The top 5 UK banks (HSBC, Barclays, Standard Chartered, RBS and Lloyds) are complicit in fuelling climate change and destroying communities and the environment in the rainforests of Indonesian Borneo through their financing of an Indonesian coal boom, according to a new report released today (see video below).
UK banks have lent more money for Indonesian coal than banks from any other country since 2009, while Standard Chartered, the UK's second biggest bank, has lent more than any other bank in the world. 83 per cent of coal produced in Indonesia's top coal province on the island of Borneo is mined by companies part-financed by UK banks according to WDM research.

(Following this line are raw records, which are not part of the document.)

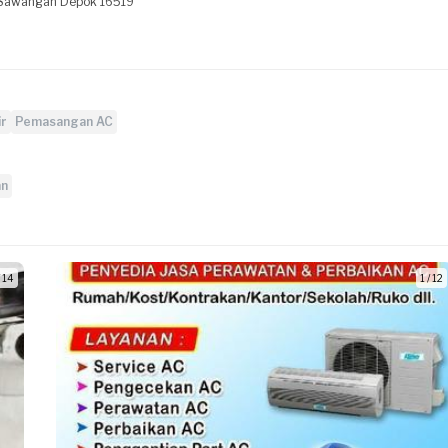
ih Sawangan Depok 16519
ir
Pemasangan AC
an
/ 14
1 / 12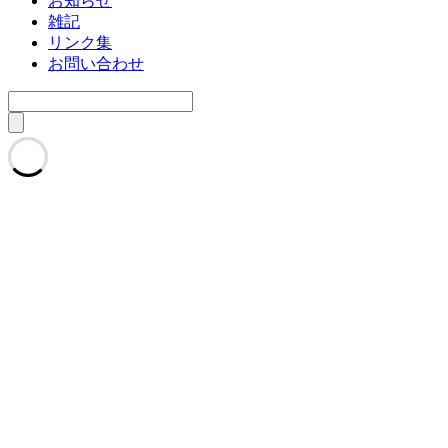
お知らせ
雑記
リンク集
お問い合わせ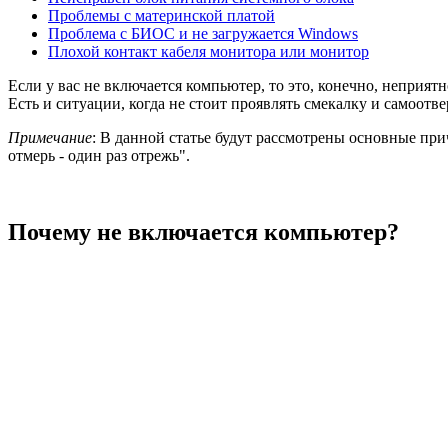
Проблемы с материнской платой
Проблема с БИОС и не загружается Windows
Плохой контакт кабеля монитора или монитор
Если у вас не включается компьютер, то это, конечно, неприят
Есть и ситуации, когда не стоит проявлять смекалку и самоотв
Примечание
: В данной статье будут рассмотрены основные при
отмерь - один раз отрежь".
Почему не включается компьютер?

The report by the World Development Movement follows the Intergovernmental Panel on Climate Change's landmark assessment of the state of the world's climate, and comes on the first day of new rules requiring all UK companies to make their carbon emissions public. Campaigners say the UK rules will let banks off the hook by failing to include emissions from fossil fuel projects they finance.
Standard Chartered loaned US$1 billion (£640 million) to Indonesian company Borneo Lumbung in 2012. Borneo Lumbung's coal mine has polluted the river that the people of Maruwei village rely on according to villagers' testimony given to WDM researchers.
Yesmaida, a woman from Maruwei, told the World Development Movement: "The river is now dark and dirty. Sometimes when we wash, it feels itchy. More importantly, we can't drink the water anymore. The water used to be clean and clear, not like it is now."
Barclays has loaned £127 million to Bumi Resources, owner of Indonesia's biggest coal mine. Bumi Resources is 29 per cent owned by the disgraced London-listed company Bumi plc created by Nat Rothschild. Its Kaltim Prima Coal project has resulted in many people losing their land, with one indigenous village, Segading, having been displaced three times said the villagers.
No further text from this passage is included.